We consider the fixed structure suspension system. One way of choosing the constants $d$ and $k_{s}$ is by choosing those which minimize

$\int_{0}^{\infty} ‖ h (t) ‖^{2} d t,$

where $h$ is the impulse response (from $w$ to $z$ ). By Plancherel’s Theorem this also minimizes

$\int_{- \infty}^{\infty} ‖ F (ω) ‖^{2} d ω,$

where $F$ is the frequency response (from $w$ to $z$ ). From Remark 14.9 we can calculate the above integral in terms of the infinite-time observability Gramian. It is possible but very tedious to do this by hand, so we use computer algebra instead.

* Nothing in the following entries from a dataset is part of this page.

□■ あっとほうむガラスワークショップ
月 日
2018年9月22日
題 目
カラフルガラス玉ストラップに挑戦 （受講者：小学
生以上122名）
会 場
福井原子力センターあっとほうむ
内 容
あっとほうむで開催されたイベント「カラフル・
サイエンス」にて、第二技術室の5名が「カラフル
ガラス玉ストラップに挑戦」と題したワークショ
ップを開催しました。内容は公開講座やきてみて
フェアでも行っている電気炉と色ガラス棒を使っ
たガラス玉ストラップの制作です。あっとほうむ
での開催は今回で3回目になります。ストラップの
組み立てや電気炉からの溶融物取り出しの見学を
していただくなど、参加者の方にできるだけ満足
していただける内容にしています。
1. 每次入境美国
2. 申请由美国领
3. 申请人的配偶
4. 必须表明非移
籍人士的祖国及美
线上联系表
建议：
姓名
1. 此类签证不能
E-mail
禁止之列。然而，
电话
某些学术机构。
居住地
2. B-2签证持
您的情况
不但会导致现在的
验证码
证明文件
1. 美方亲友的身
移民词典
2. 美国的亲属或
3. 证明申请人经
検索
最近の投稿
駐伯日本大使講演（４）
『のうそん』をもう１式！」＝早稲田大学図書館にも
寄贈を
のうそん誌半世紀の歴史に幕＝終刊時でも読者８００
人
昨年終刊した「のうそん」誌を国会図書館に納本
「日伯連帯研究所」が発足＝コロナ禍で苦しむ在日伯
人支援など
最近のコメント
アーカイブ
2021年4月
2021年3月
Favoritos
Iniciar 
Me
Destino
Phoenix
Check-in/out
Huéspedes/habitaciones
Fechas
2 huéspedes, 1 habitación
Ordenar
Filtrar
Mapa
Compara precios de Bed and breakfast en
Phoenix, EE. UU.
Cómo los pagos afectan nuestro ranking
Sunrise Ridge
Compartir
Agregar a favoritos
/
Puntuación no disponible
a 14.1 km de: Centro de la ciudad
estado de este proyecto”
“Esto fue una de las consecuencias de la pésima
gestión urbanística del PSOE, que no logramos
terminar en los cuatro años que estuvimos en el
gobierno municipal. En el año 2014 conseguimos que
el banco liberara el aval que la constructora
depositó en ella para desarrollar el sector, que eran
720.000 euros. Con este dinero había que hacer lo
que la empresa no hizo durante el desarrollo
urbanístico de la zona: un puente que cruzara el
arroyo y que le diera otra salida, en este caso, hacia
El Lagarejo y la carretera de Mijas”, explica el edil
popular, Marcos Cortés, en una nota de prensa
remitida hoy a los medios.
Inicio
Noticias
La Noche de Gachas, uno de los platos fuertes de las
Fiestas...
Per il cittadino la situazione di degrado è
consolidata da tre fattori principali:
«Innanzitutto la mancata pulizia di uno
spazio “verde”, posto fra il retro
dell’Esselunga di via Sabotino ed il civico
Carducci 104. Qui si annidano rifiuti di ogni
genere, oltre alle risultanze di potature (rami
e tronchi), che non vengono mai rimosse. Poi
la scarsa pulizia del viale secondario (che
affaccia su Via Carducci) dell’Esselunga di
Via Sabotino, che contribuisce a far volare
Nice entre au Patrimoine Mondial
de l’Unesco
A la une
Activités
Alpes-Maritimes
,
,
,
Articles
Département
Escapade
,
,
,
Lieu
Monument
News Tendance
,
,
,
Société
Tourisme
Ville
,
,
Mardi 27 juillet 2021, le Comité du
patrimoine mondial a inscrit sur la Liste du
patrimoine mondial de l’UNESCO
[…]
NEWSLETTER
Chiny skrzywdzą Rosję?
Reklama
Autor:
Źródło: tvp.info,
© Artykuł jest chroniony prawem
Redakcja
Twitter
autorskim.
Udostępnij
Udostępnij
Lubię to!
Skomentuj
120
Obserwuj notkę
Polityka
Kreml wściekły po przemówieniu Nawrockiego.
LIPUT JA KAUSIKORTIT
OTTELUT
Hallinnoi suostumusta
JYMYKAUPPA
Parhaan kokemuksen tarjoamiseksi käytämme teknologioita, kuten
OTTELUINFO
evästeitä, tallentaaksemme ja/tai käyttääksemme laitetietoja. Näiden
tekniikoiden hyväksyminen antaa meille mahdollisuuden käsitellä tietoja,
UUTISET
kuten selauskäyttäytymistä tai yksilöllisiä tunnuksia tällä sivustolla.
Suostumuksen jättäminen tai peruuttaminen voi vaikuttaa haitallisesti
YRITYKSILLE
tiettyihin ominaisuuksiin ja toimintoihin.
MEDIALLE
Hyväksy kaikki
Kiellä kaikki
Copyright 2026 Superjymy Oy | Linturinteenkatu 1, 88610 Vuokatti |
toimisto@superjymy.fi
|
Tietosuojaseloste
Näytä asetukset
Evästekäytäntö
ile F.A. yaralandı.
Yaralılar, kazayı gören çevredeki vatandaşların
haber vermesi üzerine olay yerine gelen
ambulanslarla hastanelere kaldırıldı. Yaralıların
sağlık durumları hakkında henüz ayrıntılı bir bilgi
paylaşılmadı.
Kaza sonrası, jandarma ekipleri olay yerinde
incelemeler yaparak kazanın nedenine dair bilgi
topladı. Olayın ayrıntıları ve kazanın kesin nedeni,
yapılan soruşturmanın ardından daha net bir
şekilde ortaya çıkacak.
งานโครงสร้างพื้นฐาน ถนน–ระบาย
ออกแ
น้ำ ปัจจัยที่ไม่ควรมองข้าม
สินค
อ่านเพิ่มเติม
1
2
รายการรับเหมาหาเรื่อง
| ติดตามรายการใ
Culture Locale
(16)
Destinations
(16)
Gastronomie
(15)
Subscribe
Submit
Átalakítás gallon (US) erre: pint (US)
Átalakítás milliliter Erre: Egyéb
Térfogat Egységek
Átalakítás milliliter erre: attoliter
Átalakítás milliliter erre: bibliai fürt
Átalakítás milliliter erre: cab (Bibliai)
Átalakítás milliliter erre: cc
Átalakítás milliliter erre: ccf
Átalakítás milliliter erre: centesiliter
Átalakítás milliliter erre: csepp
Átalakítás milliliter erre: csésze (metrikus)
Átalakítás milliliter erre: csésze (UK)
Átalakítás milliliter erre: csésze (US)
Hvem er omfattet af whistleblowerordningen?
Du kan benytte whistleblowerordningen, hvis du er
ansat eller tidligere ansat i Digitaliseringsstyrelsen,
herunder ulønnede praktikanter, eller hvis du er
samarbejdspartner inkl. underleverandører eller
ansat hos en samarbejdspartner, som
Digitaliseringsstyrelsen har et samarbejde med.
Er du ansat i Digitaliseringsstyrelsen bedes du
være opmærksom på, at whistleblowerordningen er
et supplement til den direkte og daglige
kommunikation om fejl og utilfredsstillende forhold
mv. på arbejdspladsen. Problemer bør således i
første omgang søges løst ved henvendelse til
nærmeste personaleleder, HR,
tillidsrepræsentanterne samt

The result is that

$\int_{0}^{\infty} ‖ h (t) ‖^{2} d t = a_{1} d + a_{2} (k_{s}) d^{- 1},$

with

$\begin{aligned} a_{1} & = r_{1}^{2} \frac{(m_{s} + m_{u s})^{2}}{2 k_{u s} m_{s}^{2}} + \frac{k_{u s}}{2 m_{s}^{2}}, \\ a_{2} (k_{s}) & = r_{1}^{2} \frac{(m_{s} + m_{u s})^{3} k_{s}^{2} - 2 k_{u s} m_{s} m_{u s} (m_{s} + m_{u s}) k_{s} + k_{u s}^{2} m_{s}^{2} m_{u s}}{2 k_{u s}^{2} m_{s}^{2}} \\ + r_{2}^{2} \frac{m_{s} + m_{u s}}{2} + \frac{(m_{s} + m_{u s}) k_{s}^{2}}{2 m_{s}^{2}} . \end{aligned}$

Defining $f (d, k_{s}) = a_{1} d + a_{2} (k_{s}) d^{- 1}$ , we have a function of two variables of which we want to find the minimum. Setting the partial derivative with respect to $d$ equal to zero gives

$d = \sqrt{\frac{a_{2} (k_{s})}{a_{1}}} .$

Setting the partial derivative with respect to $k_{s}$ equal to zero gives $a_{2}^{'} (k_{s}) = 0$ , which is

$r_{1}^{2} \frac{(m_{s} + m_{u s})^{3} k_{s} - k_{u s} m_{s} m_{u s} (m_{s} + m_{u s})}{k_{u s}^{2} m_{s}^{2}} + \frac{(m_{s} + m_{u s}) k_{s}}{m_{s}^{2}} = 0.$

Solving this gives

$k_{s} = \frac{r_{1}^{2} k_{u s} m_{s} m_{u s}}{r_{1}^{2} (m_{s} + m_{u s})^{2} + k_{u s}^{2}} .$

Substituting this back into the equation for $d$ gives

$d = \frac{m_{s} \sqrt{r_{1}^{4} (m_{s} + m_{u s}) k_{u s} m_{u s} m_{s} + r_{1}^{2} m_{u s} k_{u s}^{3} + r_{2}^{2} (m_{s} + m_{u s}) k_{u s}^{3} + r_{1}^{2} r_{2}^{2} (m_{s} + m_{u s})^{3} k_{u s}}}{r_{1}^{2} (m_{s} + m_{u s})^{2} + k_{u s}^{2}} .$

The minimum value of $f$ (i.e. of $\int_{0}^{\infty} ‖ h (t) ‖^{2} d t$ ) is given by

$\frac{\sqrt{r_{1}^{4} (m_{s} + m_{u s}) k_{u s} m_{u s} m_{s} + r_{1}^{2} m_{u s} k_{u s}^{3} + r_{2}^{2} (m_{s} + m_{u s}) k_{u s}^{3} + r_{1}^{2} r_{2}^{2} (m_{s} + m_{u s})^{3} k_{u s}}}{k_{u s} m_{s}} .$

We give the impulse responses in Figure 15.1a and the Bode magnitude diagrams in Figure 15.1b. Comparing these to Figures 7.3 and 6.7, we see that the output is far less oscillatory and the peaks in the Bode diagram are far less pronounced.